Kelly’s “free room” hadn’t been at all what he’d expected. After most of the patrons had left the bar, she’d explained that her father owned the building, then taken him up to the third floor and shown him the space she’d mentioned. It wasn’t fancy by any means, just an open loft with a peaked ceiling, dormer windows, a cot, a working bathroom, a tiny kitchen, and heat. But Tate didn’t need fancy. And the minute he’d learned that Ella lived in the apartment on the second floor above the bar, he’d jumped on it. Even without heat, he’d have taken it.

Maybe he was just asking for trouble, but he wasn’t ready to leave. Not until he put this plan into action and found out for himself whether the old Ella—the one he hadn’t been able to stop thinking about for nine long years—was somewhere in the hardened businesswoman she’d become.

The pain subsided, and he held up his phone and swept the light over the steps as he descended. Cool air washed over his bare feet, making him shiver beneath the flannel shirt he’d tugged on over his jeans. When he hit ground level, he turned to his right, flashing his light over the shelves and walls, sure he’d seen a breaker box earlier in the evening when he’d followed Ella. The edge of a gray metal box came into view. He took a step in that direction, but from the corner of his eye, he saw a shadow moving toward him—something big and heavy headed right for him.
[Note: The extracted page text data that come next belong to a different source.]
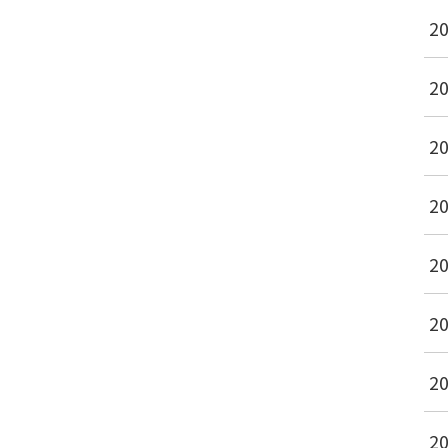
2
2
2
2
2
2
2
2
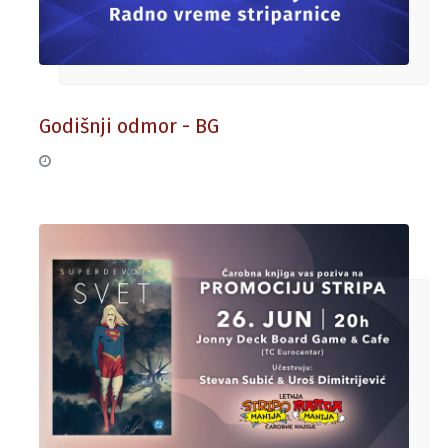
Godišnji odmor - BG
26. jun 2026.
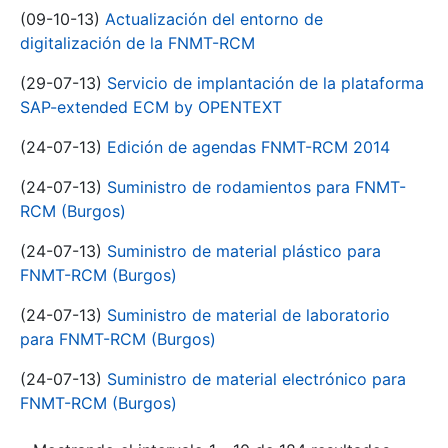
(09-10-13)
Actualización del entorno de
digitalización de la FNMT-RCM
(29-07-13)
Servicio de implantación de la plataforma
SAP-extended ECM by OPENTEXT
(24-07-13)
Edición de agendas FNMT-RCM 2014
(24-07-13)
Suministro de rodamientos para FNMT-
RCM (Burgos)
(24-07-13)
Suministro de material plástico para
FNMT-RCM (Burgos)
(24-07-13)
Suministro de material de laboratorio
para FNMT-RCM (Burgos)
(24-07-13)
Suministro de material electrónico para
FNMT-RCM (Burgos)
“Holy shi—” Tate swiveled in the other direction and ducked. The phone flew from his fingers. Something hard just missed his head and slammed into his shoulder. A crack echoed, followed by a rush of cold liquid that spilled over his shoulder and chest and ran down his legs, ending in a shatter of glass at his feet.
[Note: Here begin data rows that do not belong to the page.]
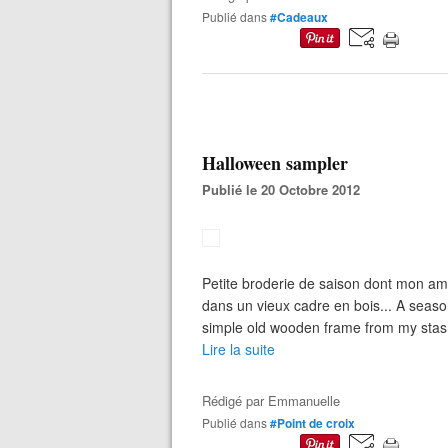
Publié dans
#Cadeaux
Halloween sampler
Publié le 20 Octobre 2012
Petite broderie de saison dont mon ami
dans un vieux cadre en bois... A season
simple old wooden frame from my stash
Lire la suite
Rédigé par
Emmanuelle
Publié dans
#Point de croix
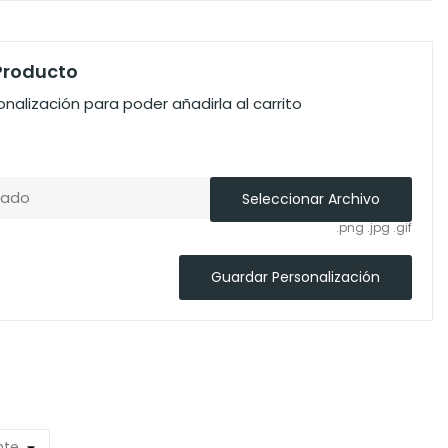
 Producto
nalización para poder añadirla al carrito
nado
Seleccionar Archivo
.png .jpg .gif
Guardar Personalización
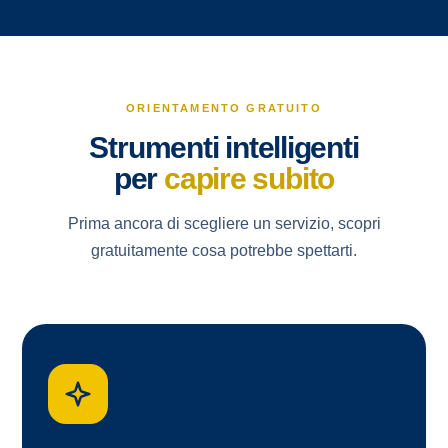
ORIENTAMENTO GRATUITO
Strumenti intelligenti
per
capire subito
Prima ancora di scegliere un servizio, scopri
gratuitamente cosa potrebbe spettarti.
It was pitch-black. He couldn’t see a single thing. But adrenaline had him swinging out and reaching for whomever had broken into Ella’s bar and attacked him. His fingers closed around an arm or wrist—he wasn’t sure which—and he jerked the person toward him. Pulling his free arm back, he closed his hand into a fist and was just about to throw a punch when a high-pitched shriek met his ears.